Los ojos de la desnutrición
Pakistán es un lugar peligroso para nacer y más si se nace mujer. El país constituye «una prioridad» para Unicef porque suma buena parte de los indicadores que desatan las alarmas en la comunidad internacional: la mortalidad infantil, la desnutrición, los cinco millones de niños menores de diez años sin acceso a la escuela, un presupuesto ínfimo en Sanidad y Educación para la envergadura de las demandas sociales... Cuando la visitante se maravilla de lo guapos que son los pequeños de pelo azabache y ojos cristalinos, alguien recuerda que esa mirada casi de color hielo puede ser fruto de la deficiente nutrición: la mitad de los pequeños por debajo del lustro no come ni bien ni lo bastante. «Es muy frustrante perder un bebé. Pero aún es más frustrante que acaben muriendo después de sobrevivir al primer mes», se duele la doctora Rubeena Sohail, ante un 'power point' con historias de prematuros a los que el hospital ha logrado sacar adelante.

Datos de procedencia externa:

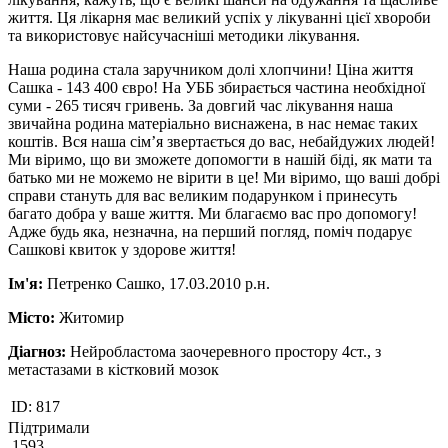
життя. Ця лікарня має великий успіх у лікуванні цієї хвороби
та використовує найсучасніші методики лікування.
Наша родина стала заручником долі хлопчини! Ціна життя
Сашка - 143 400 євро! На УББ збирається частина необхідної
суми - 265 тисяч гривень. За довгий час лікування наша
звичайна родина матеріально виснажена, в нас немає таких
коштів. Вся наша сім’я звертається до вас, небайдужих людей!
Ми віримо, що ви зможете допомогти в нашій біді, як мати та
батько ми не можемо не вірити в це! Ми віримо, що ваші добрі
справи стануть для вас великим подарунком і принесуть
багато добра у ваше життя. Ми благаємо вас про допомогу!
Адже будь яка, незначна, на перший погляд, поміч подарує
Сашкові квиток у здорове життя!
Ім'я:
Петренко Сашко, 17.03.2010 р.н.
Місто:
Житомир
Діагноз:
Нейробластома заочеревного простору 4ст., з
метастазами в кістковий мозок
ID:
817
Підтримали
1593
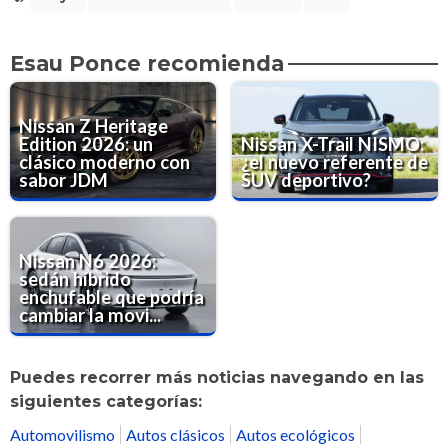
Esau Ponce recomienda
Nissan Z Heritage
Edition 2026: un
Nissan X-Trail NISMO:
clásico moderno con
¿el nuevo referente de
sabor JDM
SUV deportivo?
Nissan N6 2026:
sedán híbrido
enchufable que podría
cambiar la movi...
Puedes recorrer más noticias navegando en las
siguientes categorías:
Automovilismo
Autos clásicos
Autos ecológicos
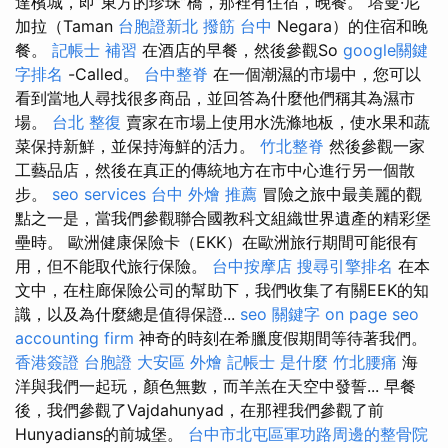
達檳城，即“東方的珍珠”橋，那裡有住宿，晚餐。 塔曼·尼
加拉（Taman
台胞證新北
撥筋 台中
Negara）的住宿和晚
餐。
記帳士 補習
在酒店的早餐，然後參觀So
google關鍵
字排名
-Called。
台中整脊
在一個潮濕的市場中，您可以
看到當地人尋找很多商品，並回答為什麼他們稱其為濕市
場。
台北 整復
賣家在市場上使用水洗滌地板，使水果和蔬
菜保持新鮮，並保持海鮮的活力。
竹北整脊
然後參觀一家
工藝品店，然後在真正的傳統地方在市中心進行另一個散
步。
seo services
台中 外燴 推薦
冒險之旅中最美麗的觀
點之一是，當我們參觀聯合國教科文組織世界遺產的精彩堡
壘時。 歐洲健康保險卡（EKK）在歐洲旅行期間可能很有
用，但不能取代旅行保險。
台中按摩店
搜尋引擎排名
在本
文中，在柱廊保險公司的幫助下，我們收集了有關EEK的知
識，以及為什麼總是值得保證...
seo 關鍵字
on page seo
accounting firm
神奇的時刻在希臘度假期間等待著我們。
香港簽證 台胞證
大安區 外燴
記帳士 是什麼
竹北腰痛
海
洋與我們一起玩，顏色無數，而羊羔在天空中發誓... 早餐
後，我們參觀了Vajdahunyad，在那裡我們參觀了前
Hunyadians的前城堡。
台中市北屯區軍功路周邊的整骨院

La supervivencia pende en Pakistán de la habilidad para persuadir a las familias de que no pueden acariciar a un recién nacido con las manos sucias. O de que no desprecien el calostro, la «leche amarilla» que en los hogares anclados en el pasado se sustituye por té o por miel. La reivindicación de la lactancia como profilaxis frente a la muerte es incuestionable para las profesionales que trabajan en el Services Hospital, sorprendidas de que, entre nosotros, haya parturientas que necesiten refuerzo externo. «Creemos que eso es un mito. Es imposible que la leche de una madre sea de mala calidad», zanjan con la fe que encara cada día pruebas al límite.

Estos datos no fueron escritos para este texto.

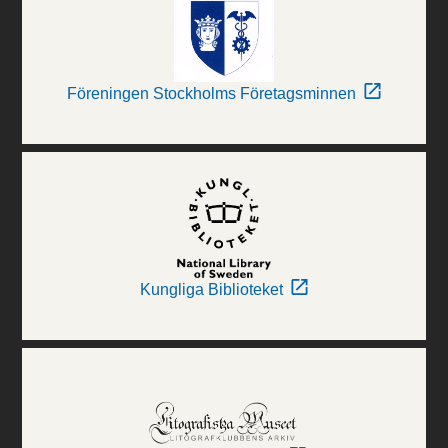
Föreningen Stockholms Företagsminnen
Kungliga Biblioteket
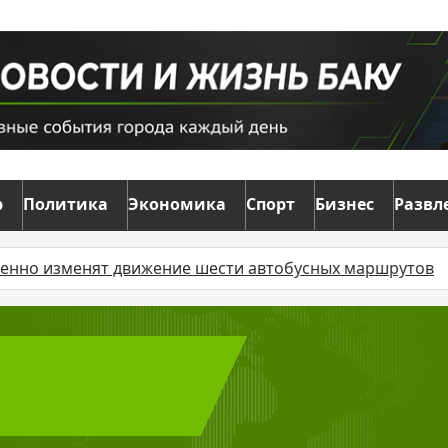
р
Политика
Экономика
Спорт
Бизнес
Развл
менят движение шести автобусных маршрутов
Суд ос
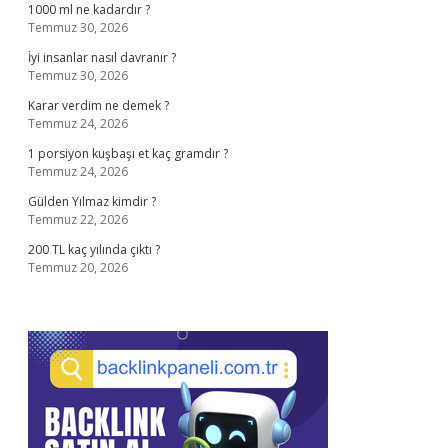
1000 ml ne kadardır ?
Temmuz 30, 2026
İyi insanlar nasıl davranır ?
Temmuz 30, 2026
Karar verdim ne demek ?
Temmuz 24, 2026
1 porsiyon kuşbaşı et kaç gramdır ?
Temmuz 24, 2026
Gülden Yılmaz kimdir ?
Temmuz 22, 2026
200 TL kaç yılında çıktı ?
Temmuz 20, 2026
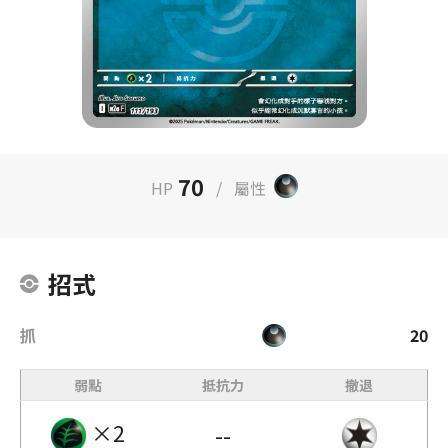
70
HP
/
屬性
招式
抓
20
弱點
抵抗力
撤退
×2
--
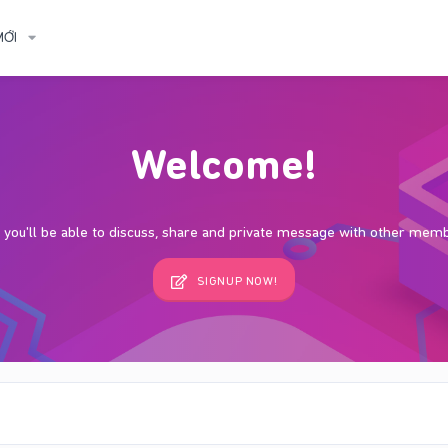
MỚI
Welcome!
s, you'll be able to discuss, share and private message with other mem
SIGNUP NOW!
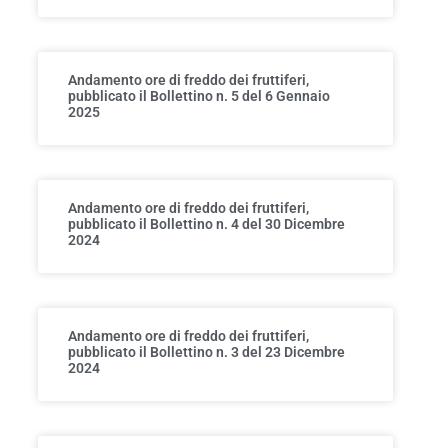
Andamento ore di freddo dei fruttiferi,
pubblicato il Bollettino n. 5 del 6 Gennaio
2025
Andamento ore di freddo dei fruttiferi,
pubblicato il Bollettino n. 4 del 30 Dicembre
2024
Andamento ore di freddo dei fruttiferi,
pubblicato il Bollettino n. 3 del 23 Dicembre
2024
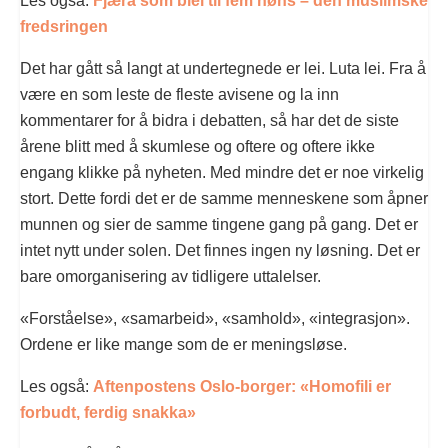
Les også:
Fjæra som blei til fem høns – den muslimske
fredsringen
Det har gått så langt at undertegnede er lei. Luta lei. Fra å
være en som leste de fleste avisene og la inn
kommentarer for å bidra i debatten, så har det de siste
årene blitt med å skumlese og oftere og oftere ikke
engang klikke på nyheten. Med mindre det er noe virkelig
stort. Dette fordi det er de samme menneskene som åpner
munnen og sier de samme tingene gang på gang. Det er
intet nytt under solen. Det finnes ingen ny løsning. Det er
bare omorganisering av tidligere uttalelser.
«Forståelse», «samarbeid», «samhold», «integrasjon».
Ordene er like mange som de er meningsløse.
Les også:
Aftenpostens Oslo-borger: «Homofili er
forbudt, ferdig snakka»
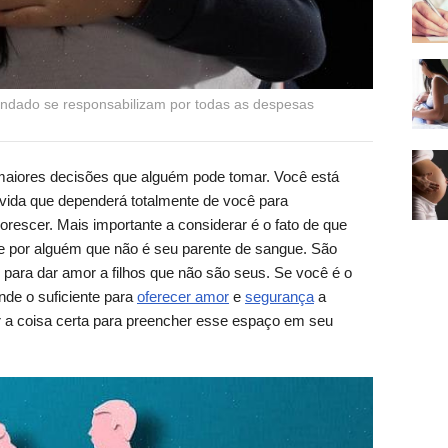
 condado se responsabilizam por todas as despesas
maiores decisões que alguém pode tomar. Você está
vida que dependerá totalmente de você para
lorescer. Mais importante a considerar é o fato de que
e por alguém que não é seu parente de sangue. São
para dar amor a filhos que não são seus. Se você é o
de o suficiente para
oferecer amor
e
segurança
a
 a coisa certa para preencher esse espaço em seu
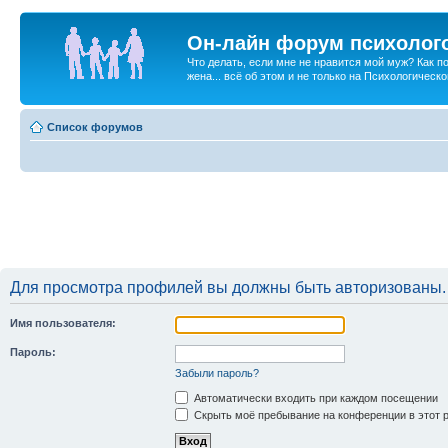
Он-лайн форум психолог
Что делать, если мне не нравится мой муж? Как 
жена... всё об этом и не только на Психологичес
Список форумов
Для просмотра профилей вы должны быть авторизованы.
Имя пользователя:
Пароль:
Забыли пароль?
Автоматически входить при каждом посещении
Скрыть моё пребывание на конференции в этот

Parsa Batool tiene apenas tres meses y lleva una semana ingresada en la sala de nutrición del Nawaz Sharif, otro de los hospitales públicos de Lahore. Pesa 2,8 kilos y batalla contra una infección respiratoria que le impide ganar peso. Sus facciones se transparentan en un rostro cerúleo, con unos ojos almendrados que angustian. Es el tercer bebé de Fatima, una mujer de 37 años que también conserva una sonrisa mientras cuenta cómo se llama la pequeña y cómo ha acabado en el centro hospitario. Como las del resto de madres, sus respuestas son cortas en charlas apresuradas, en las que incomoda importunar ante semejante trance vital. Pero Fatima cabecea amable y da mimos a ese bebé cuya suerte es una incógnita mientras se teclean estas líneas.
La mirada ajena se detiene lo justo frente a esas incubadoras que parecen deberle décadas al progreso. Como evita hacerlo más de la cuenta con las condiciones del paritorio de otra época, de otro mundo, del BHU Dograi Kallan, el equivalente a un ambulatorio en una comunidad rural de Lahore. Arrancó en 1972 con 5.000 pacientes en un radio de 20 kilómetros, pero el 'boom' poblacional ha disparado esa cifra hasta los 30.000. Hace apenas un par de horas que Igra, una joven de 24 años, ha alumbrado aquí a su tercera criatura, una niña también sin nombre. Ha sido un parto deprisa y corriendo -Igra se sintió mal y acudió al centro conduciendo la moto de su marido, sin imaginar que estaba a punto de parir-, con un desenlace afortunado. Tanto que en seis u ocho horas las enviarán a ambas a casa asistidas por las 'ladies health workers', las trabajadoras formadas en las comunidades vecinales con las que la sanidad paquistaní trata de cubrir sobre el terreno carencias mayúsculas. «Para todos los pueblos, sus niños son lo más importante. Salvarlos es una responsabilidad nacional», cierra el doctor Akbar Ali, director del Nawaz Sharif.